Start of Materials provided
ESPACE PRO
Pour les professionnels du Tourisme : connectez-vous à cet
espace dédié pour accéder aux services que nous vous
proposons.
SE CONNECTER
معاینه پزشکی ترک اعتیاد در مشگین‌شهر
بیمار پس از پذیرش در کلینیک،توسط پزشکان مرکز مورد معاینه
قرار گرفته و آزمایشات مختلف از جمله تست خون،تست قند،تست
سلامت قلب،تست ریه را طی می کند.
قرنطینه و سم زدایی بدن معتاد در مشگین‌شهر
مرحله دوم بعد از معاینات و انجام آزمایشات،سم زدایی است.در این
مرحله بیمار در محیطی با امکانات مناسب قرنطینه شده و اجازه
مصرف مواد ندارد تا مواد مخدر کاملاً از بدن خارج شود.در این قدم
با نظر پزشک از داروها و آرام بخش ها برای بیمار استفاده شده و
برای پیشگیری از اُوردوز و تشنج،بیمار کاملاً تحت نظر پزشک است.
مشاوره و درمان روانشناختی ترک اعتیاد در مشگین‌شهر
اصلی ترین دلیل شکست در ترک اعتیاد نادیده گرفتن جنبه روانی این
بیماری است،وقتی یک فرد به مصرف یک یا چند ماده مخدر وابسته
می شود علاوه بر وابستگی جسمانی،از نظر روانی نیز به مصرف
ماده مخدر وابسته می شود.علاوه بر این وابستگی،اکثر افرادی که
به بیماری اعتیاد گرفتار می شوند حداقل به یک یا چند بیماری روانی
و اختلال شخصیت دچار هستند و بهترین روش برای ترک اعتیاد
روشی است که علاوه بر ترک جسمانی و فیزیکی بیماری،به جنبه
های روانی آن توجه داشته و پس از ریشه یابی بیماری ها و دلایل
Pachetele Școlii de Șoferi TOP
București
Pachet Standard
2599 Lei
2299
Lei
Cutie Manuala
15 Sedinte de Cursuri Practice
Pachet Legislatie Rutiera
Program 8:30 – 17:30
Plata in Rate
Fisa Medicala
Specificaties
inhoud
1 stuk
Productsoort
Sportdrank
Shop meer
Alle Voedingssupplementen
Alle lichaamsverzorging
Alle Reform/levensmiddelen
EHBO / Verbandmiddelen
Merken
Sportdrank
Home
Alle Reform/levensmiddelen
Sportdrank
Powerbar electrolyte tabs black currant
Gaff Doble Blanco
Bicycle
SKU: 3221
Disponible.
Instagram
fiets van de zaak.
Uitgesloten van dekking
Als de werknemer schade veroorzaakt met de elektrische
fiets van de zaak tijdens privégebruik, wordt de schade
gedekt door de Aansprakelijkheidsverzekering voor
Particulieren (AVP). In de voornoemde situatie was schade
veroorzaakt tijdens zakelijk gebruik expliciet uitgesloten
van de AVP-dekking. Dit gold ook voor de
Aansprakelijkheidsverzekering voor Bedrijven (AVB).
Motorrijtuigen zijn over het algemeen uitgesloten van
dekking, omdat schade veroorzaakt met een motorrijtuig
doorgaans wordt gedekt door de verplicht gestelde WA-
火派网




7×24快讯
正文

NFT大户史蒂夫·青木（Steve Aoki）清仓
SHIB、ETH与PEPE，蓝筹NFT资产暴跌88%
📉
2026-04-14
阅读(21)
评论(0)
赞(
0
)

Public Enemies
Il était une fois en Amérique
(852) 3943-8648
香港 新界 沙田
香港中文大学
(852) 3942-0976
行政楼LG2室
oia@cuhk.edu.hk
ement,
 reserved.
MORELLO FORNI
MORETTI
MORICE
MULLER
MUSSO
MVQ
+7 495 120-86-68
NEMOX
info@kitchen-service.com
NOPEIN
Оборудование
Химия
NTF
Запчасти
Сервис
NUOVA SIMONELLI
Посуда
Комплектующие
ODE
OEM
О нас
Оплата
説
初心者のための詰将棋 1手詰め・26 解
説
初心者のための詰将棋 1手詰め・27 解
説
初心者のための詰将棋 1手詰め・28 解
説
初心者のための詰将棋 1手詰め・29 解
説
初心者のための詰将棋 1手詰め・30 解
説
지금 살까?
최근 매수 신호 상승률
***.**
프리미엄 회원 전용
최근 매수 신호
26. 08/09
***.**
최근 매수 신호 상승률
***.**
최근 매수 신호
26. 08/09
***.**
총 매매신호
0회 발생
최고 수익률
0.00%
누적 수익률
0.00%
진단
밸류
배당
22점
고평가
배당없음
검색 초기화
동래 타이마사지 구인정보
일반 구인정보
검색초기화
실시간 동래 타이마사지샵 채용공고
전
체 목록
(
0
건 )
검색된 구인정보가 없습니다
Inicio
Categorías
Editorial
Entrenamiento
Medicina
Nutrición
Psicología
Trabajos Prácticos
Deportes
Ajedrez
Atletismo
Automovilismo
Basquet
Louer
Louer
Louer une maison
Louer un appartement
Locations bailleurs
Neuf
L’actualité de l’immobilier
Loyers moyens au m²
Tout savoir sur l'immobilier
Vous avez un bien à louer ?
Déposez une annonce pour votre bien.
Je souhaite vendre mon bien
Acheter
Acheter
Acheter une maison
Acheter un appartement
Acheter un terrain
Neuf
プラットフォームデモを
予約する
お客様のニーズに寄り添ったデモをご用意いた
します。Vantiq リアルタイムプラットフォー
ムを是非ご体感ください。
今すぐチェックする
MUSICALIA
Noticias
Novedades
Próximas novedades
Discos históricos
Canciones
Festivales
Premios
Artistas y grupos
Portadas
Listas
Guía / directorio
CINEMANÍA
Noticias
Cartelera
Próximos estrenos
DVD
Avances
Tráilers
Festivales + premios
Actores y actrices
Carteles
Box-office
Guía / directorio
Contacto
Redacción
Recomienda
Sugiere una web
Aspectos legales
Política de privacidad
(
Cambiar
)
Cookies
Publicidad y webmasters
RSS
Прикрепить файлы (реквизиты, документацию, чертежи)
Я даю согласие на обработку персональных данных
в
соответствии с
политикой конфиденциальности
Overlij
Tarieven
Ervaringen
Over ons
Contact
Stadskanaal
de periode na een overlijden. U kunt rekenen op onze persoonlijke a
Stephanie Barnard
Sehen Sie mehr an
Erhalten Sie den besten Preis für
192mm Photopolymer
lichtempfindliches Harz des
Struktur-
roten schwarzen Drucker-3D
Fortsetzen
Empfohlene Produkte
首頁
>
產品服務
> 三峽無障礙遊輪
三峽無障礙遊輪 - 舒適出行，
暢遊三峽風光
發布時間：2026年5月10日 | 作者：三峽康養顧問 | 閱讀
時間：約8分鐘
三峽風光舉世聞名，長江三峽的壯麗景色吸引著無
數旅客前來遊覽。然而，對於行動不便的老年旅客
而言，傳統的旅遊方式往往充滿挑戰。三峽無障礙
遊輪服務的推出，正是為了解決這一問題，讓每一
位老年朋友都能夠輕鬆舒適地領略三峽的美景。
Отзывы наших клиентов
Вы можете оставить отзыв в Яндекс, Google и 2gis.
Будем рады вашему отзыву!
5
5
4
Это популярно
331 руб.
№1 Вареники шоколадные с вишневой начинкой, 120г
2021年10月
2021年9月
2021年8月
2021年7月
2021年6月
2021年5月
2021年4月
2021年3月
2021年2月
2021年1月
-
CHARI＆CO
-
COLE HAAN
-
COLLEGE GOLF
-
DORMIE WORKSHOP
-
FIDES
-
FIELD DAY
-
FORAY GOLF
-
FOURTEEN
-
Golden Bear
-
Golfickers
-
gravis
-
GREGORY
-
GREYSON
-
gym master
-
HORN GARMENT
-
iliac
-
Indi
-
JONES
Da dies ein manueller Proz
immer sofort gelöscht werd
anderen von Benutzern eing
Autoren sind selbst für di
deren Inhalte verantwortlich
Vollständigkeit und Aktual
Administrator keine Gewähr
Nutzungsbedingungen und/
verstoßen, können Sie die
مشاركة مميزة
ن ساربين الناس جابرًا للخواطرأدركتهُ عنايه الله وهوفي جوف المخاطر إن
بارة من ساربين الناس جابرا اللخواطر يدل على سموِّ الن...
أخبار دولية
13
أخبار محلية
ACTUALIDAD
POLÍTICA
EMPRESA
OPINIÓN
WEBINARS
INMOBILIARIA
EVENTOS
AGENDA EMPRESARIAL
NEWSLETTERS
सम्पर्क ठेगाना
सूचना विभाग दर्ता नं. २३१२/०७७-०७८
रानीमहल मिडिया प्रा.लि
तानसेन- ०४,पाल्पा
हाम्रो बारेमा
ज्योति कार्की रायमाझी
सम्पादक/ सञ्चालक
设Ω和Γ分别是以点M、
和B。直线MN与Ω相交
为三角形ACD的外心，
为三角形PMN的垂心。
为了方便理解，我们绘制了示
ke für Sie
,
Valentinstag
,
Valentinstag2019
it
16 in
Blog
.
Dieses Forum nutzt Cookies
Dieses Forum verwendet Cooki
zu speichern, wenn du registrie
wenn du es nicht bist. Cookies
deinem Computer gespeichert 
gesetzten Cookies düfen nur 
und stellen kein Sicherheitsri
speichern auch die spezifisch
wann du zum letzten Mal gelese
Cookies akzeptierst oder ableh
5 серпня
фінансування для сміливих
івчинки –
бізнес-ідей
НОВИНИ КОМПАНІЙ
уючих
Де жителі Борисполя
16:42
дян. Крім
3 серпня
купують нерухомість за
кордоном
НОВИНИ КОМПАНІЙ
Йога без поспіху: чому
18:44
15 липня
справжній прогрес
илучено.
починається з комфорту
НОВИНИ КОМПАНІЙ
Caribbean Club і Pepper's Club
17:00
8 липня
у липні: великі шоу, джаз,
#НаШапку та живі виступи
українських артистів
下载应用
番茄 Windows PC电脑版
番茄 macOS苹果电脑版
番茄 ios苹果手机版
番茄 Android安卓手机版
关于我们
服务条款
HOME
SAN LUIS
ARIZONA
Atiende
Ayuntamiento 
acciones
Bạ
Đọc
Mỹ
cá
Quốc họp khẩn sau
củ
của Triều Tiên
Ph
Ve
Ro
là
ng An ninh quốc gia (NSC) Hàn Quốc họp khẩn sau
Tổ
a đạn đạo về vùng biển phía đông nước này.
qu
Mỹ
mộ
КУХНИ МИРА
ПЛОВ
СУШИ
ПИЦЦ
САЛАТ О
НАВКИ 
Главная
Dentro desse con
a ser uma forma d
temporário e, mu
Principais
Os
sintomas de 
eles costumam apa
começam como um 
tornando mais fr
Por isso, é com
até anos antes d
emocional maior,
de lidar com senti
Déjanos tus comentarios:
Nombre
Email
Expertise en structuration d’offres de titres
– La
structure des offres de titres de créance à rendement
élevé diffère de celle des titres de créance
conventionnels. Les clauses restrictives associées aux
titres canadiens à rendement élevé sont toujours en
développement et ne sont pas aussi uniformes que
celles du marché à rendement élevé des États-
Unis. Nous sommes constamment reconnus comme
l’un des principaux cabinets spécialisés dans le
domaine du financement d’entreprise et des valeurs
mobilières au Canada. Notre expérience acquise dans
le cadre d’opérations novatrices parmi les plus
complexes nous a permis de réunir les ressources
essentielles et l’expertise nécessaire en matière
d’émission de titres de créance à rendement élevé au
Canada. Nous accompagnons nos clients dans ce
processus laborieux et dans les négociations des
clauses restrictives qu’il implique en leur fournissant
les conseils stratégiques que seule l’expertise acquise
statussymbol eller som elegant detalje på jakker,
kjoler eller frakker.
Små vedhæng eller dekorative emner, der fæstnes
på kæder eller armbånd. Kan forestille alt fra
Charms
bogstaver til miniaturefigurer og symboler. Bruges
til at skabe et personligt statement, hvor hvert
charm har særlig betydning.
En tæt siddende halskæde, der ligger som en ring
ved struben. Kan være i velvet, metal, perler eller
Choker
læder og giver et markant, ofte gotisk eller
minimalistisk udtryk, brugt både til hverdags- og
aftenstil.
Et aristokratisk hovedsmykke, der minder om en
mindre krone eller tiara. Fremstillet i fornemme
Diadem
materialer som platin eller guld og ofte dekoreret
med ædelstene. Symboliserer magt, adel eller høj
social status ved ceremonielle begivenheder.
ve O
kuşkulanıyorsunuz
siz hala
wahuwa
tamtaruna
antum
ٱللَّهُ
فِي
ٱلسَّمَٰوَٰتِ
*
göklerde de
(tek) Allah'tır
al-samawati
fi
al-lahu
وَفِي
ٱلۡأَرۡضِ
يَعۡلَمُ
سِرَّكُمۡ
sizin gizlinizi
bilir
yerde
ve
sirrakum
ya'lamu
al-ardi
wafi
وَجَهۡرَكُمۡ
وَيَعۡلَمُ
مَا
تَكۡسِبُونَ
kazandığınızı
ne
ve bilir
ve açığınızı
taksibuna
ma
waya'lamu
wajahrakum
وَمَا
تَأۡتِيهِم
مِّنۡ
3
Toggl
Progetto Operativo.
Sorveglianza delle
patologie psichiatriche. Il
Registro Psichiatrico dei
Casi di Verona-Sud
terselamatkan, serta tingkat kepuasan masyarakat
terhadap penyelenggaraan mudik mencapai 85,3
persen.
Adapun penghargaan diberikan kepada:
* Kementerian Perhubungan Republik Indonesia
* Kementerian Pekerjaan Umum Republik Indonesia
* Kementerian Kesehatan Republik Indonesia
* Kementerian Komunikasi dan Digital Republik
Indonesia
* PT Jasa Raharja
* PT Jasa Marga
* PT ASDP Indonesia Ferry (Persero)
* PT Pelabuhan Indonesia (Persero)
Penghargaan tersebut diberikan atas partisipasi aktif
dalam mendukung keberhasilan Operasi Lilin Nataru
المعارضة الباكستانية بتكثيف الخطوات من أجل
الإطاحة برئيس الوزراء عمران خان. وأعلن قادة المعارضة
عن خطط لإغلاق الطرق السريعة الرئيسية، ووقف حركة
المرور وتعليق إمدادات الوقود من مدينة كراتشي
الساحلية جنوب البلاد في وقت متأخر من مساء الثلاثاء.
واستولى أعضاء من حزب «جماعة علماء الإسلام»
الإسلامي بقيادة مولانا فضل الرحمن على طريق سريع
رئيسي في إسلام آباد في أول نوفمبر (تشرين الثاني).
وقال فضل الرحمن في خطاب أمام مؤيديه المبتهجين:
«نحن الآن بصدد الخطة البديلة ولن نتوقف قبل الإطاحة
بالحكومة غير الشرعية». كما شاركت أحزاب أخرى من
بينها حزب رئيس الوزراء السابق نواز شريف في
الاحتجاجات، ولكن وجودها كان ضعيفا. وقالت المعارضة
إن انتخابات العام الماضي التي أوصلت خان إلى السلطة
End of Materials provided
_Activity_
Please give again the lines above between the line holding "til at skabe" and the line holding "Perhubungan Republik Indonesia", inclusive, exactly as they are and with nothing added.

_Result_
til at skabe et personligt statement, hvor hvert
charm har særlig betydning.
En tæt siddende halskæde, der ligger som en ring
ved struben. Kan være i velvet, metal, perler eller
Choker
læder og giver et markant, ofte gotisk eller
minimalistisk udtryk, brugt både til hverdags- og
aftenstil.
Et aristokratisk hovedsmykke, der minder om en
mindre krone eller tiara. Fremstillet i fornemme
Diadem
materialer som platin eller guld og ofte dekoreret
med ædelstene. Symboliserer magt, adel eller høj
social status ved ceremonielle begivenheder.
ve O
kuşkulanıyorsunuz
siz hala
wahuwa
tamtaruna
antum
ٱللَّهُ
فِي
ٱلسَّمَٰوَٰتِ
*
göklerde de
(tek) Allah'tır
al-samawati
fi
al-lahu
وَفِي
ٱلۡأَرۡضِ
يَعۡلَمُ
سِرَّكُمۡ
sizin gizlinizi
bilir
yerde
ve
sirrakum
ya'lamu
al-ardi
wafi
وَجَهۡرَكُمۡ
وَيَعۡلَمُ
مَا
تَكۡسِبُونَ
kazandığınızı
ne
ve bilir
ve açığınızı
taksibuna
ma
waya'lamu
wajahrakum
وَمَا
تَأۡتِيهِم
مِّنۡ
3
Toggl
Progetto Operativo.
Sorveglianza delle
patologie psichiatriche. Il
Registro Psichiatrico dei
Casi di Verona-Sud
terselamatkan, serta tingkat kepuasan masyarakat
terhadap penyelenggaraan mudik mencapai 85,3
persen.
Adapun penghargaan diberikan kepada:
* Kementerian Perhubungan Republik Indonesia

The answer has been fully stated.